No, it wasn’t going to work anymore, denying her, or denying what had happened in Africa. A memory can be banished, even indefinitely, deported from consciousness by the relentless everydayness of running a successful magazine, mothering a son, and burying a husband. A human being, though, is a different thing entirely. The existence of a Nigerian girl, alive and standing in one’s own garden-governments may deny such things, or brush them off as statistical anomalies, but human beings cannot.

I sat at the kitchen table and stared through suddenly wet eyes at the stump where my finger used to be. I realized that it was finally time to face up to what had happened on the beach.

It should never have happened, of course, in the ordinary run of things. There are countries of the world, and regions of one’s own mind, where it is unwise to travel. I have always thought so, and I have always struck myself as a sensible woman. Independent of mind, but not recklessly so. I would love to have the same arm’s-length relationship with foreign places that other sensible women seem to have.

Clever me, I went on holiday somewhere different. That season in Nigeria there was an oil war. Andrew and I hadn’t known. The struggle was brief, confused, and scarcely reported. The British and Nigerian governments both deny to this day that it even took place. God knows, they aren’t the only ones who tried denial.

I still wonder why it came into my head to accept a holiday in Nigeria. I wish I could claim it was the only tourist-board freebie that arrived at the magazine that spring, but we had boxes full of them-crates of unopened envelopes hemorrhaging sunscreen from ruptured sample sachets. I could have chosen Tuscany, or Belize. The former Soviet states were big that season. But no. The cussed streak in me-the one that made me launch Nixie instead of joining some tamer glossy; the one that made me start an affair with Lawrence instead of mending my fences with Andrew-that enduring outward-bound streak gave me an adolescent thrill when a package landed on my desk emblazoned with the question FOR YOUR HOLIDAY THIS YEAR, WHY NOT TRY NIGERIA? Some wag on my editorial staff had scrawled under this, in black chunky marker, the obvious response. But I was intrigued, and I opened the package. Out fell two open-ended airline tickets and a hotel reservation. It was as simple as turning up at the airport with a bikini.

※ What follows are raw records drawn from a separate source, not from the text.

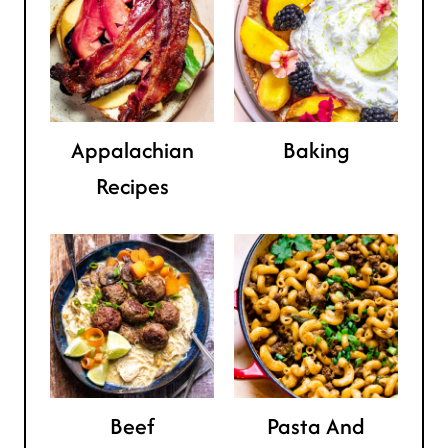
Appalachian
Baking
Recipes
Beef
Pasta And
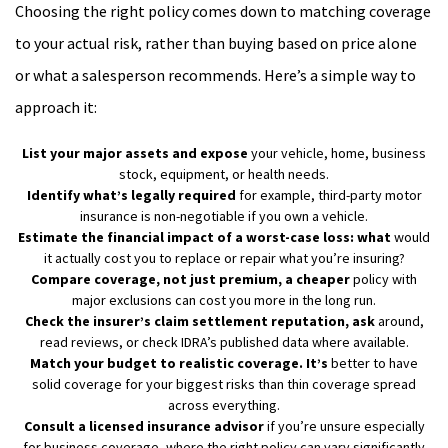
Choosing the right policy comes down to matching coverage
to your actual risk, rather than buying based on price alone
or what a salesperson recommends. Here’s a simple way to
approach it:
List your major assets and expose
your vehicle, home, business
stock, equipment, or health needs.
Identify what’s legally required
for example, third-party motor
insurance is non-negotiable if you own a vehicle.
Estimate the financial impact of a worst-case loss: what
would
it actually cost you to replace or repair what you’re insuring?
Compare coverage, not just premium, a cheaper
policy with
major exclusions can cost you more in the long run.
Check the insurer’s claim settlement reputation, ask
around,
read reviews, or check IDRA’s published data where available.
Match your budget to realistic coverage. It’s
better to have
solid coverage for your biggest risks than thin coverage spread
across everything.
Consult a licensed insurance advisor
if you’re unsure especially
for business coverage, where the right policy can vary significantly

Andrew came with me, against his better judgment. The Foreign Office were advising against travel to some parts of Nigeria, but we didn’t think that included ours. He took some convincing, but I reminded him that we’d taken our honeymoon in Cuba, and parts of that place were horrific. Andrew gave in. Looking back on it now, I suppose he thought he had no choice if he wanted to keep me.

The tourist board that sent the freebies noted that Ibeno Beach was an “adventurous destination.” Actually, at the time we went, it was a cataclysm with borders. To the north there was a malarial jungle and to the west a wide brown river delta. The river was iridescent with oil. It was, I now know, bloated with the corpses of oil workers. To the south was the Atlantic Ocean. On that southern edge I met a girl who was not my magazine’s target reader. Little Bee had fled southeast on bleeding feet from what had once been her village and was shortly to become an oil field. She fled from the men who would kill her because they were paid to, and the children who would kill her because they were told to. I sat at my kitchen table and I imagined her fleeing through the fields and the jungle, as fast as she could, until she arrived at the beach where Andrew and I were being unconventional. That beach was as far as she got.